One of the great things about my job is getting the opportunity to talk with healthcare CEOs around the country on a regular basis.
Lately, every CEO I talk with tells me how hard it is to run a healthcare organization in 2023.
These are people with long experience, people who over time have pushed the right buttons and pulled the right levers to make their organizations successful and to give their communities the care they need.
Hearing these recent comments from CEOs takes us back to the concept of “wicked problems,” which we’ve referred to in the past, and suggests that the current hospital operating environment is overwhelmed by wicked problems.
As a reminder, the wicked problem concept was developed in 1973 by social scientists Horst Rittel and Melvin Webber.
Unlike math problems, wicked problems have no single, correct solution. In fact, a solution that improves one aspect of a wicked problem usually makes another aspect of the problem worse.
Poverty is a common example of a wicked problem.
According to Rittel and Webber, all wicked problems have these five characteristics:
- They are hard to define.
- It’s hard to know when they are solved.
- Potential solutions are not right or wrong, only better or worse.
- There is no end to the number of solutions or approaches to a wicked problem.
- There is no way to test the solution to a wicked problem—once implemented, solutions are not easily reversable, and those solutions affect many people in profound ways.
Healthcare is one of our nation’s critical wicked problems, and the broad and persistent effects of COVID have made that problem worse.
Like all wicked problems, the wicked problem of healthcare can be defined in many different ways and from many different perspectives.
If we were to frame the wicked problem of healthcare just in the context of hospitals and health systems coming off of their worst financial year in memory, it could look something like this:
Hospitals and health systems need to make a margin in order to carry out their “duty of care”—that is, their responsibility to improve health for communities, which increasingly include public health undertakings.
However, in 2022, more than half of hospitals in America had negative margins due largely to macroeconomic factors related to labor, inflation, utilization, and insufficient revenue growth.

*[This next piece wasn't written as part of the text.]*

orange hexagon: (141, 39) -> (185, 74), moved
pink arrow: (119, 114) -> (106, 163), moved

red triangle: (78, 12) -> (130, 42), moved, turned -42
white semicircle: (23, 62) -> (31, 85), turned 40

The actions then needed to improve financial performance likely involve reducing labor costs and eliminating unprofitable services.
But these solutions in the hospital world are seen as another wicked problem, and actions taken to improve financial and clinical operations are often cautiously approached in order to protect the organization’s duty of care.

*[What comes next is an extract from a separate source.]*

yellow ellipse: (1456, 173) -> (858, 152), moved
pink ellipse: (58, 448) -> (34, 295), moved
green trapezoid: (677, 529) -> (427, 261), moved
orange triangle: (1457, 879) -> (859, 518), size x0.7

As you can see, the very actions to solve the wicked problem of provider healthcare may likely make aspects of the strategic problem worse.
Everyone reading this blog is dedicated to solving these and other wicked problems related to health and healthcare and the provision of sufficient care to the American community.
Solutions to healthcare’s wicked problems are never clear, and those solutions are not easily tested and eventually can affect many.
And in the wicked problem lexicon, once uncertain solutions have been implemented they are very hard to undo.
And healthcare’s many and varied dissatisfied stakeholders demand rapid solutions and then complain loudly when those solutions fall short, as any one solution inevitably will when the problem is as wicked as the current healthcare environment.
This is the new role of healthcare leaders: solvers of wicked problems.